**Problem:**
Go through the data and copy each line that holds "этап".

[Supplied information]

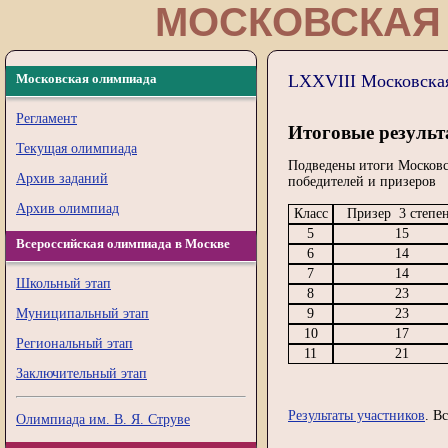
МОСКОВСКАЯ
Московская олимпиада
LXXVIII Московска
Регламент
Итоговые резуль
Текущая олимпиада
Подведены итоги Московс
Архив заданий
победителей и призеров
Архив олимпиад
Класс
Призер 3 степе
5
15
Всероссийская олимпиада в Москве
6
14
7
14
Школьный этап
8
23
Муниципальный этап
9
23
10
17
Региональный этап
11
21
Заключительный этап
Результаты участников
. В
Олимпиада им. В. Я. Струве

[/Supplied information]

**Response:**
Школьный этап
Муниципальный этап
Региональный этап
Заключительный этап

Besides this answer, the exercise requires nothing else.